The Department of Health and Human Services’ Office for Civil Rights (OCR) has issued new guidance to discuss how the HIPAA Privacy Rule is applicable to disclosures of protected health information (PHI) to support applications for extreme risk protection orders.
In June 2021, the U.S. Department of Justice published model legislation to offer states a framework for creating their own extreme risk protection order (ERPO) regulations. Extreme risk protection orders momentarily prevent a person in crisis, who poses a risk to themselves or other people, from accessing firearms. ERPOs are meant to boost public safety and decrease the threat of firearm injuries and fatalities.
ERPO regulation grants selected entities like law enforcement officials, family members, and healthcare organizations to submit an application to the courts for an ERPO. Part of that process entails acquiring affidavits or sworn oral statements from petitioners and witnesses. In case healthcare companies are involved in ERPOs, the HIPAA Privacy Regulation applies and places limitations on any PHI disclosures.
The HIPAA Privacy Rule enables disclosures of PHI when those disclosures are mandated by law, for example with regards to statutes, rules, court orders, and subpoenas when the disclosures adhere to and are restricted to the appropriate specifications of such rules. OCR has affirmed that healthcare organizations are allowed to disclose information regarding a person to help an application for an ERPO against that individual and, in such instances, the person will not be required to authorize the disclosure under some conditions.
When demanded by a court order to make a disclosure of a patient’s medical data to support an ERPO, a healthcare organization is only authorized to share the PHI that is specifically approved by the court order.
In case a state’s attorney issues a subpoena for health records that is not supported by an order of a court or administrative tribunal, the needed PHI can only be given when one of the following conditions are met:
The provider gets sufficient assurances from the state’s attorney that reasonable efforts were made to alert the subject regarding the PHI request concerning the request for access to PHI
The provider obtains reasonable guarantees from the state’s attorney that enough efforts were made to secure an approved protective order forbidding use or disclosure of the PHI for reasons other than the proceeding and demanding the return to the provider or disposal of the PHI at the conclusion of the proceeding.
When the disclosure is required to prevent or minimize a serious and imminent danger to the health or safety of an individual or the public.
In all cases, HIPAA-governed entities must make reasonable work to limit disclosures of PHI to the least necessary amount to realize the goal for which the PHI is being disclosed. It is additionally essential to check with state rules, as regulations may exist at the state level that gives more strict privacy protections for individuals than those of the HIPAA Privacy Law and not all states permit healthcare companies to fill out an application for an ERPO.
OCR reminds HIPAA-controlled entities that federal regulations like 42 U.S.C. § 290dd-2 and 42 CFR part 2, and the Family Educational Rights and Privacy Act (20 U.S.C. § 1232g; 34 CFR Part 99 may apply in a situation where they have data suggesting risk to public security.

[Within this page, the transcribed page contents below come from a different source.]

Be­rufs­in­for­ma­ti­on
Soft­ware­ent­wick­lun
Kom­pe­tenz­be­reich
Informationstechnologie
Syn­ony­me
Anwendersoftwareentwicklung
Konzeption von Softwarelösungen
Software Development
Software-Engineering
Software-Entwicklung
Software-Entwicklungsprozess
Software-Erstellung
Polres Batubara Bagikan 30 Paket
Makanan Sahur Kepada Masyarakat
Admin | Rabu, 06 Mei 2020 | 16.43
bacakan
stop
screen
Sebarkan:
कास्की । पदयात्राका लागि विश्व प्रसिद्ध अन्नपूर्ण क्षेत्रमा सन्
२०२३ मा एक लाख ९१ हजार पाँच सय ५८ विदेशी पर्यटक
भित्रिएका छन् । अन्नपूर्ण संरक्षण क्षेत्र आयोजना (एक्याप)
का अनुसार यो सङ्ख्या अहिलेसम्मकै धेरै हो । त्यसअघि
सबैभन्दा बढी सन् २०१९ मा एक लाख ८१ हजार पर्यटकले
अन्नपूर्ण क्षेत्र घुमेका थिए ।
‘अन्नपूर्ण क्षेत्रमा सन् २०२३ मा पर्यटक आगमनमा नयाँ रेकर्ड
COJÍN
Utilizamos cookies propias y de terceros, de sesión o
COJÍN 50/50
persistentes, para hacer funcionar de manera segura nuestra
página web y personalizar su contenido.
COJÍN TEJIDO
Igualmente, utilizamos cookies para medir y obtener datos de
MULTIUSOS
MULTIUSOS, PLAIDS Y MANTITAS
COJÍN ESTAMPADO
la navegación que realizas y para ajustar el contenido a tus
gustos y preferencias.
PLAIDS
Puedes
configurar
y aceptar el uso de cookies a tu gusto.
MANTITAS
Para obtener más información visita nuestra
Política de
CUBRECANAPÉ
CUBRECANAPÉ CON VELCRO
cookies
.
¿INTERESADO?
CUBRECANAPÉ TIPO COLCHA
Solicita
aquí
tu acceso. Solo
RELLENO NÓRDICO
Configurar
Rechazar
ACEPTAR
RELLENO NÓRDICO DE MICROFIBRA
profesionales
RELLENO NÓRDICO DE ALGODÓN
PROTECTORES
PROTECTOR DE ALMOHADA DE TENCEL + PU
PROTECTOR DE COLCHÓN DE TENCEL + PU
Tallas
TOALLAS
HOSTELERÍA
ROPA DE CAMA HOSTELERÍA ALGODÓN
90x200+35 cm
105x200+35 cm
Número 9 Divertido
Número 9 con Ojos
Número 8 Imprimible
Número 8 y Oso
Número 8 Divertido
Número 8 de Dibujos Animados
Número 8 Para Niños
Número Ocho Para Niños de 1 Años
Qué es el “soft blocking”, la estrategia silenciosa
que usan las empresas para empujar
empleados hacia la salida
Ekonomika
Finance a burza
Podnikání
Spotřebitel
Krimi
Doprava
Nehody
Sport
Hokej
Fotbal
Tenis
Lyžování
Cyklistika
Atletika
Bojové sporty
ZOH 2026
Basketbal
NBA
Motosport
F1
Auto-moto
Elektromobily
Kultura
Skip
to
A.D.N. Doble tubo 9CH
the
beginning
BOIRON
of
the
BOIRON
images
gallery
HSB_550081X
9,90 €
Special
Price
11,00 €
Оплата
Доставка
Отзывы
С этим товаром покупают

HHS Secretary Xavier Becerra states that quite often, communities endure the weight of tragic tragedies due to the crisis of gun violence in our country. This guidance about HIPAA and Extreme Risk Protection Orders is a crucial step the Biden-Harris Administration is taking towards securing communities from gun violence by permitting authorities, concerned members of the family, or other people to stop a person in crisis from employing firearms.